Village Saving and Loans Associations increasing flood resilience in South Sudan
Through the Flood Resilience Measurement for Communities tool, Concern Worldwide South Sudan have identified and implemented various action plans, such as the Village Savings and Loans Associations (VSLA) technique, to mitigate the negative impact of floods in their communities.
With support from the Alliance, 29 VSLA groups have been formed across the 13 communities in which Concern works. The VSLA’s empower the communities, especially women, to diversify incomes by offering loans to create and develop small businesses. In turn, the VSLA’s also allow local communities to grow economically and become resilient to flooding by responding faster using financial power gained.
Concern provided the groups with trainings on VSLA methodologies, with a focus on record keeping and business management skills. This training was complimented with kits comprising of savings boxes and stationery for record keeping purposes. Presently, the groups meet once per week to discuss progress on savings, loans and shares. Members can acquire shares at 500 South Sudanese pounds (SSP); however, a member is only currently allowed up to 5 shares per sitting.
Community member Abuk Wieu participated in the VSLA Scheme and was able to use loans from the group’s savings to construct a flood resilient grass thatched house, traditionally called a ‘Luak’, for keeping her animals in. “As a community action group member, I learned a lot on building flood resilience in my household and in my community. I was able to save 500 SSP on a weekly basis and later started saving 1,000 SSP after completing construction of my house’’ said Abuk.
Abuk keeps a variety of domestic animals, including goats, sheep and lactating cattle. The group loaned Abuk 18,000 SSP at an agreed interest rate of 20%. She used the money to purchase local materials, such as poles, and paid for the transportation of the building materials. She said that a group of women supported her in thatching the house and she cooked meals for them, which cost her 3000 SSP. “I used the knowledge on flood resilience to first raise the floor of my ‘Luak’ to keep the animals safe from flood water. I have also started raising the ground around my homestead” she explained.
The community also initiated a disaster fund through household contributions. 54 households contributed about 3.5kgs of sorghum and three households contributed 3000SSP (1000 SSP per household). The action group said that they are going to sell the sorghum and keep the money in their disaster fund.
Makuach Kotic is a community in Aweil North County that can be completely cut off for up to four months of the year by flooding during the rainy season. Through funding support from the Alliance, members from the twelve bomas (administrative units consisting of multiple villages within a hierarchical structure), formed their own community action plans, which have helped mitigate the negative effects caused by the recurrent floods.
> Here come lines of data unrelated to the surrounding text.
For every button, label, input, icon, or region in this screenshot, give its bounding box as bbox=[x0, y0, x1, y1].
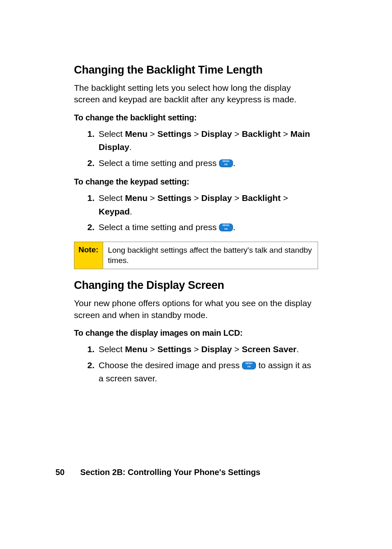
menu-path-item: Settings bbox=[157, 344, 191, 354]
menu-path-item: Backlight bbox=[242, 193, 281, 203]
section-label: Section 2B: Controlling Your Phone's Set… bbox=[80, 468, 261, 477]
step-text: Select bbox=[99, 193, 125, 203]
step-number: 2. bbox=[78, 359, 95, 372]
menu-path-item: Backlight bbox=[242, 129, 281, 138]
note-body: Long backlight settings affect the batte… bbox=[103, 242, 318, 269]
period: . bbox=[233, 158, 235, 168]
menu-ok-key-icon bbox=[219, 224, 233, 231]
menu-path-item: Menu bbox=[125, 129, 148, 138]
separator: > bbox=[232, 129, 242, 138]
menu-ok-key-icon bbox=[219, 159, 233, 167]
separator: > bbox=[148, 344, 157, 354]
list-item: 2. Choose the desired image and press to… bbox=[99, 359, 318, 385]
menu-path-item: Settings bbox=[157, 193, 191, 203]
separator: > bbox=[232, 344, 242, 354]
separator: > bbox=[148, 129, 157, 138]
step-text: Select a time setting and press bbox=[99, 222, 219, 232]
menu-path-item: Screen Saver bbox=[242, 344, 296, 354]
steps-backlight-main: 1. Select Menu > Settings > Display > Ba… bbox=[74, 127, 318, 170]
separator: > bbox=[191, 193, 201, 203]
step-number: 1. bbox=[78, 127, 95, 141]
menu-path-item: Settings bbox=[157, 129, 191, 138]
page-number: 50 bbox=[55, 468, 65, 477]
note-label: Note: bbox=[74, 242, 103, 269]
step-number: 2. bbox=[78, 221, 95, 234]
step-number: 1. bbox=[78, 343, 95, 356]
separator: > bbox=[191, 129, 201, 138]
period: . bbox=[130, 207, 132, 216]
subheader-backlight-setting: To change the backlight setting: bbox=[74, 113, 318, 122]
menu-path-item: Keypad bbox=[99, 207, 130, 216]
step-text: Select bbox=[99, 129, 125, 138]
separator: > bbox=[191, 344, 201, 354]
step-number: 1. bbox=[78, 191, 95, 205]
separator: > bbox=[232, 193, 242, 203]
period: . bbox=[297, 344, 299, 354]
step-text: Select bbox=[99, 344, 125, 354]
separator: > bbox=[281, 193, 288, 203]
subheader-keypad-setting: To change the keypad setting: bbox=[74, 177, 318, 187]
steps-screen-saver: 1. Select Menu > Settings > Display > Sc… bbox=[74, 343, 318, 385]
heading-display-screen: Changing the Display Screen bbox=[74, 279, 318, 292]
separator: > bbox=[148, 193, 157, 203]
menu-path-item: Display bbox=[201, 344, 232, 354]
separator: > bbox=[281, 129, 291, 138]
list-item: 1. Select Menu > Settings > Display > Ba… bbox=[99, 127, 318, 154]
menu-path-item: Display bbox=[201, 193, 232, 203]
list-item: 2. Select a time setting and press . bbox=[99, 221, 318, 234]
intro-display-screen: Your new phone offers options for what y… bbox=[74, 298, 318, 321]
list-item: 1. Select Menu > Settings > Display > Sc… bbox=[99, 343, 318, 356]
menu-path-item: Menu bbox=[125, 344, 148, 354]
period: . bbox=[129, 142, 132, 152]
list-item: 1. Select Menu > Settings > Display > Ba… bbox=[99, 191, 318, 218]
step-number: 2. bbox=[78, 157, 95, 170]
menu-ok-key-icon bbox=[242, 362, 256, 369]
page-footer: 50Section 2B: Controlling Your Phone's S… bbox=[55, 468, 261, 477]
intro-backlight: The backlight setting lets you select ho… bbox=[74, 82, 318, 106]
menu-path-item: Display bbox=[201, 129, 232, 138]
heading-backlight: Changing the Backlight Time Length bbox=[74, 64, 318, 76]
step-text: Choose the desired image and press bbox=[99, 360, 242, 370]
note-box: Note: Long backlight settings affect the… bbox=[74, 242, 318, 269]
steps-backlight-keypad: 1. Select Menu > Settings > Display > Ba… bbox=[74, 191, 318, 234]
step-text: Select a time setting and press bbox=[99, 158, 219, 168]
menu-path-item: Menu bbox=[125, 193, 148, 203]
period: . bbox=[233, 222, 235, 232]
subheader-display-images: To change the display images on main LCD… bbox=[74, 328, 318, 338]
list-item: 2. Select a time setting and press . bbox=[99, 157, 318, 170]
We started dyke construction on our own as a flood protection measure though it has been put on hold due to firmness of the ground as we are in the peak of dry season. The 34 VSLA groups established across 12 bomas are making a great impact in terms of access to finances as the groups continue to save. Apart from generating income, women are no longer buying vegetables in other markets as they can produce vegetables at this time of the season for first time in this community. I have observed a change in children’s health because of (the) different diet, they benefitted from the diversified vegetable options. Because of these various benefits, my community members began to appreciate this project, including those who claimed it is a waste of time in the past as it was not offering any tangible solutions to their immediate problems.
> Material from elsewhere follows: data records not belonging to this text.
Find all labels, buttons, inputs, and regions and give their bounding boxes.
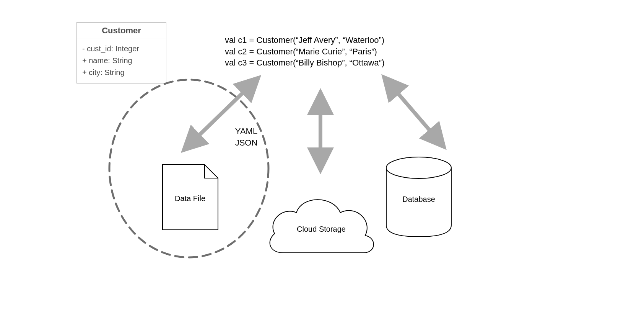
database-label: Database — [402, 195, 435, 203]
arrow-to-database — [390, 84, 438, 140]
arrow-to-datafile — [190, 84, 252, 144]
diagram-svg: Data File Cloud Storage Database — [0, 0, 644, 311]
datafile-icon: Data File — [163, 165, 218, 230]
datafile-label: Data File — [175, 194, 205, 203]
cloud-icon: Cloud Storage — [270, 200, 374, 253]
database-icon: Database — [386, 157, 451, 237]
svg-point-2 — [386, 157, 451, 178]
cloud-label: Cloud Storage — [297, 225, 346, 233]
– Community chief Diing Akook explaining the life-changing impact the programme has had on participants to date.
To further prepare communities for the rainy season, awareness raising sessions were conducted in May 2023, during which, information relating to marked higher grounds identified, river crossing points and routes was communicated to the communities. A second set of sessions were also conducted for 2 days targeting community, women, youth and church leaders, health and education personnel on Water, Sanitation and Hygiene (WASH), safe water handling and evacuation routes/areas with the aim of cascading information to the wider communities.
The community – through the support of community action groups – identified, designated, and communicated three locations which have higher grounds within the community that can be safe havens for evacuation during flooding. Most households have begun to raise the floors of their houses and the entire homestead as a flood protection measure.
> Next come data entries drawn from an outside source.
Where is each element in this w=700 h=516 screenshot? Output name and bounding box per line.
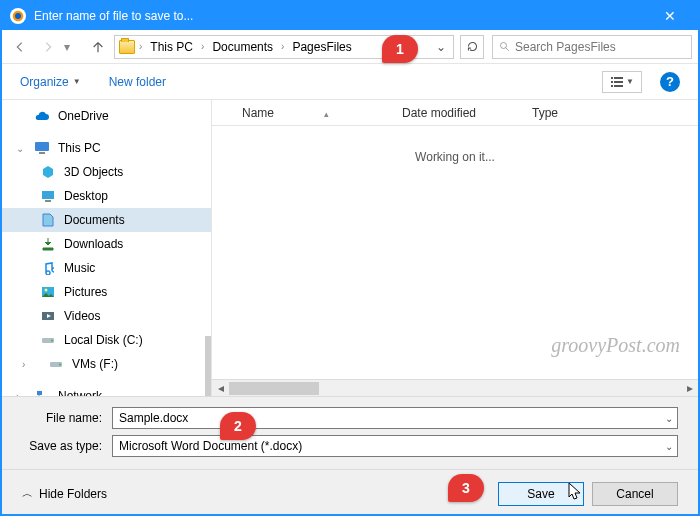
titlebar: Enter name of file to save to... ✕ — [2, 2, 698, 30]
sidebar-item-thispc[interactable]: ⌄ This PC — [2, 136, 211, 160]
column-type[interactable]: Type — [532, 106, 558, 120]
drive-icon — [40, 332, 56, 348]
body-area: OneDrive ⌄ This PC 3D Objects Desktop Do… — [2, 100, 698, 396]
svg-rect-5 — [614, 77, 623, 79]
downloads-icon — [40, 236, 56, 252]
annotation-1: 1 — [382, 35, 418, 63]
svg-point-18 — [51, 340, 53, 342]
network-icon — [34, 388, 50, 396]
chevron-right-icon: › — [281, 41, 284, 52]
scroll-left-icon[interactable]: ◂ — [212, 380, 229, 397]
sidebar-item-3dobjects[interactable]: 3D Objects — [2, 160, 211, 184]
search-placeholder: Search PagesFiles — [515, 40, 616, 54]
breadcrumb-thispc[interactable]: This PC — [146, 38, 197, 56]
scrollbar-track[interactable] — [229, 380, 681, 397]
search-input[interactable]: Search PagesFiles — [492, 35, 692, 59]
sidebar-item-desktop[interactable]: Desktop — [2, 184, 211, 208]
saveastype-value: Microsoft Word Document (*.docx) — [119, 439, 302, 453]
scroll-right-icon[interactable]: ▸ — [681, 380, 698, 397]
filename-label: File name: — [22, 411, 112, 425]
firefox-icon — [10, 8, 26, 24]
refresh-button[interactable] — [460, 35, 484, 59]
up-button[interactable] — [86, 35, 110, 59]
svg-rect-11 — [39, 152, 45, 154]
sidebar-item-localdisk[interactable]: Local Disk (C:) — [2, 328, 211, 352]
scrollbar-thumb[interactable] — [229, 382, 319, 395]
svg-rect-13 — [45, 200, 51, 202]
watermark: groovyPost.com — [551, 334, 680, 357]
saveastype-label: Save as type: — [22, 439, 112, 453]
button-row: ︿ Hide Folders Save Cancel — [2, 469, 698, 516]
annotation-3: 3 — [448, 474, 484, 502]
mouse-cursor-icon — [568, 482, 582, 502]
sidebar-item-onedrive[interactable]: OneDrive — [2, 104, 211, 128]
pictures-icon — [40, 284, 56, 300]
content-pane: Name▴ Date modified Type Working on it..… — [212, 100, 698, 396]
onedrive-icon — [34, 108, 50, 124]
sidebar-item-music[interactable]: Music — [2, 256, 211, 280]
expand-icon: › — [22, 359, 32, 370]
svg-line-3 — [506, 47, 509, 50]
status-text: Working on it... — [415, 150, 495, 164]
svg-rect-8 — [611, 85, 613, 87]
saveastype-select[interactable]: Microsoft Word Document (*.docx) ⌄ — [112, 435, 678, 457]
desktop-icon — [40, 188, 56, 204]
list-view-icon — [610, 76, 624, 88]
cancel-button[interactable]: Cancel — [592, 482, 678, 506]
history-dropdown[interactable]: ▾ — [64, 40, 78, 54]
3dobjects-icon — [40, 164, 56, 180]
column-headers: Name▴ Date modified Type — [212, 100, 698, 126]
search-icon — [499, 41, 511, 53]
svg-rect-9 — [614, 85, 623, 87]
breadcrumb-documents[interactable]: Documents — [208, 38, 277, 56]
svg-rect-6 — [611, 81, 613, 83]
hide-folders-button[interactable]: ︿ Hide Folders — [22, 486, 107, 501]
sidebar-item-videos[interactable]: Videos — [2, 304, 211, 328]
forward-button[interactable] — [36, 35, 60, 59]
documents-icon — [40, 212, 56, 228]
folder-icon — [119, 40, 135, 54]
breadcrumb-pagesfiles[interactable]: PagesFiles — [288, 38, 355, 56]
svg-point-1 — [15, 13, 21, 19]
annotation-2: 2 — [220, 412, 256, 440]
help-button[interactable]: ? — [660, 72, 680, 92]
sidebar-item-pictures[interactable]: Pictures — [2, 280, 211, 304]
filename-value: Sample.docx — [119, 411, 188, 425]
videos-icon — [40, 308, 56, 324]
toolbar: Organize▼ New folder ▼ ? — [2, 64, 698, 100]
sidebar-scrollbar-thumb[interactable] — [205, 336, 211, 396]
address-dropdown[interactable]: ⌄ — [433, 40, 449, 54]
new-folder-button[interactable]: New folder — [109, 75, 166, 89]
svg-point-2 — [501, 42, 507, 48]
file-list[interactable]: Working on it... groovyPost.com — [212, 126, 698, 379]
column-name[interactable]: Name▴ — [242, 106, 402, 120]
drive-icon — [48, 356, 64, 372]
organize-button[interactable]: Organize▼ — [20, 75, 81, 89]
dropdown-icon[interactable]: ⌄ — [665, 441, 673, 452]
back-button[interactable] — [8, 35, 32, 59]
dropdown-icon[interactable]: ⌄ — [665, 413, 673, 424]
form-area: File name: Sample.docx ⌄ Save as type: M… — [2, 396, 698, 469]
sidebar-item-documents[interactable]: Documents — [2, 208, 211, 232]
sidebar-item-network[interactable]: ›Network — [2, 384, 211, 396]
chevron-right-icon: › — [201, 41, 204, 52]
sort-indicator-icon: ▴ — [324, 109, 329, 119]
svg-rect-21 — [37, 391, 42, 395]
column-date[interactable]: Date modified — [402, 106, 532, 120]
svg-rect-10 — [35, 142, 49, 151]
expand-icon: › — [16, 391, 26, 397]
sidebar-item-downloads[interactable]: Downloads — [2, 232, 211, 256]
chevron-up-icon: ︿ — [22, 486, 33, 501]
svg-rect-7 — [614, 81, 623, 83]
sidebar: OneDrive ⌄ This PC 3D Objects Desktop Do… — [2, 100, 212, 396]
svg-rect-4 — [611, 77, 613, 79]
navbar: ▾ › This PC › Documents › PagesFiles ⌄ S… — [2, 30, 698, 64]
close-button[interactable]: ✕ — [650, 8, 690, 24]
filename-input[interactable]: Sample.docx ⌄ — [112, 407, 678, 429]
svg-point-20 — [59, 364, 61, 366]
horizontal-scrollbar[interactable]: ◂ ▸ — [212, 379, 698, 396]
svg-rect-12 — [42, 191, 54, 199]
collapse-icon: ⌄ — [16, 143, 26, 154]
sidebar-item-vms[interactable]: ›VMs (F:) — [2, 352, 211, 376]
view-options-button[interactable]: ▼ — [602, 71, 642, 93]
– Dut Deng Akech, the Chairperson of Makuach Kotic community action group.
As well as from awareness-raising and sensitisation sessions, 143 community action group members (38 female, 105 male) were trained on First Aid in March 2023 for 2 days, through group discussion, presentations, and practical demonstration. Basic training equipped the community action group to be able to response rapidly to emergencies including cardiac arrest, choking, bleeding, fractures, burns, poisoning, and drowning, which are quite common during periods of flooding.
The Alliance support was crucial to trigger community-based disaster risk management and it has successfully changed the communities’ mindset towards building resilience and self-sufficiency. The project gains helped Concern to consider community resilience as integral element in its advocacy plan for South Sudan. Concern will continue to leverage from the learnings and the work done under the Alliance and will continue to advocate with donors and other stakeholders to sustain the gains made under the project.